On 26 May the UK's Information Commissioner's Office (ICO) will impose an EU directive controlling the way websites are allowed to use cookies. The law says that sites must provide "clear and comprehensive" information about the use of cookies.
It says websites must:
- Tell people that the cookies are there
- Explain what the cookies are doing
- Obtain visitors' consent to store a cookie on their device
The only exception to this may be cookies used to keep track of a customer's purchases on an e-commerce site. It is hard to be sure exactly what the exceptions are, as the directive is quite imprecise.
The question that we are considering is, 'is this the most ill-considered piece of legislation ever conceived?'. Well the answer is probably 'no', given that the bar is set very high, but it must be a contender. The basic intent of the law is quite reasonable, to protect users' privacy. The problem is that the legislation is clearly framed by people ignorant of the way that websites actually operate. It is the third requirement, to obtain visitors' consent every time a cookie is stored, that is utterly impractical. Cookies are quite fundamental to the way that modern websites operate, to comply with the legislation most websites would need to be constantly asking whether they want to accept cookies.

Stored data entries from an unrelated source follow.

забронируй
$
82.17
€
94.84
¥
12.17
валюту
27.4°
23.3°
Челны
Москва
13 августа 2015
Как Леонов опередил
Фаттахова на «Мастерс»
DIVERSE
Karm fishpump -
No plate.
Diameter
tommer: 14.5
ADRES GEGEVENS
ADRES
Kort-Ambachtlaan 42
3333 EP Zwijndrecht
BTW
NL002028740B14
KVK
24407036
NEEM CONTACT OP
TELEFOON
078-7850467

To comply with the legislation will impose considerable costs on most website owners, because they will usually need to pay a programmer to rewrite their website software to do this, and in some cases, such as sites that rely on affiliate sales, could destroy the business entirely.
And it is quite pointless. If you don't want to accept cookies then it is easy to modify your browser settings not to accept them. For example, if you use Internet Explorer you can go to Tools->Internet Options, and click on the Privacy tab and use the slider to block all cookies if your wish. Other browsers such as Firefox, Chrome and Safari offer similar facilities. In Firefox for example you can view all the cookies from a particular website and choose to delete invididual cookies.

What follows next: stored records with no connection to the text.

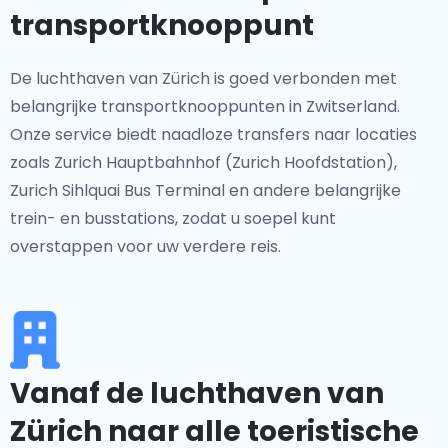
transportknooppunt
De luchthaven van Zürich is goed verbonden met
belangrijke transportknooppunten in Zwitserland.
Onze service biedt naadloze transfers naar locaties
zoals Zurich Hauptbahnhof (Zurich Hoofdstation),
Zurich Sihlquai Bus Terminal en andere belangrijke
trein- en busstations, zodat u soepel kunt
overstappen voor uw verdere reis.
Vanaf de luchthaven van
Zürich naar alle toeristische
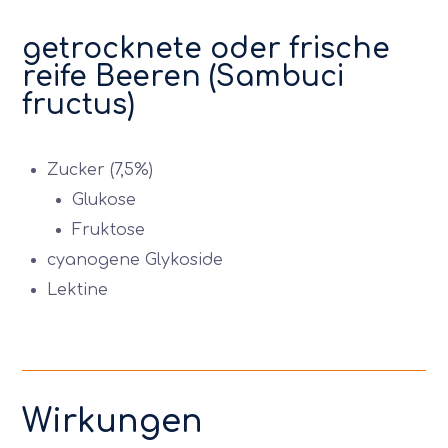
getrocknete oder frische
reife Beeren (Sambuci
fructus)
Zucker (7,5%)
Glukose
Fruktose
cyanogene Glykoside
Lektine
Wirkungen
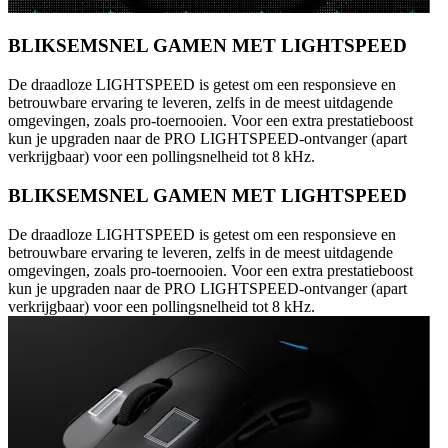
BLIKSEMSNEL GAMEN MET LIGHTSPEED
De draadloze LIGHTSPEED is getest om een responsieve en
betrouwbare ervaring te leveren, zelfs in de meest uitdagende
omgevingen, zoals pro-toernooien. Voor een extra prestatieboost
kun je upgraden naar de PRO LIGHTSPEED-ontvanger (apart
verkrijgbaar) voor een pollingsnelheid tot 8 kHz.
BLIKSEMSNEL GAMEN MET LIGHTSPEED
De draadloze LIGHTSPEED is getest om een responsieve en
betrouwbare ervaring te leveren, zelfs in de meest uitdagende
omgevingen, zoals pro-toernooien. Voor een extra prestatieboost
kun je upgraden naar de PRO LIGHTSPEED-ontvanger (apart
verkrijgbaar) voor een pollingsnelheid tot 8 kHz.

This is a much more sensible way to control cookies. If most people are unaware that they can do this, perhaps a campaign of user education is what is required. These settings could perhaps be made easier to find by the browser manufacturers.

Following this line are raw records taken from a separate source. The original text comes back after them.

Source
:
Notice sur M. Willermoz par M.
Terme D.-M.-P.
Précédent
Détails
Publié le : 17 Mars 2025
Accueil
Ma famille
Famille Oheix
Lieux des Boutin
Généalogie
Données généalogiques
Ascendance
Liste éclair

Will this legislation actually have any practical impact? Will websites actually comply with it? Our guess is that most won't bother. A quick bit of inspection found that the UK government's own websites don't seem to be complying with the directive. For example the UK Parliament website: http://www.parliament.uk/ does have a page explaining what cookies are used, but there is no attempt to actually gain consent to their use. The same goes for the Inland Revenue website: http://www.hmrc.gov.uk/. So if even the UK government cannot be bothered to obey the EU directive, really why should anyone else? I imagine that will be the view of most website owners anyway.
It is certainly our expectation that this law will be almost universally ignored, and hopefully quietly removed again within a few years. It's all rather a distraction from the real threats to user privacy. As a web professional there are many things that worry me about web privacy: cookies come very low down on the list.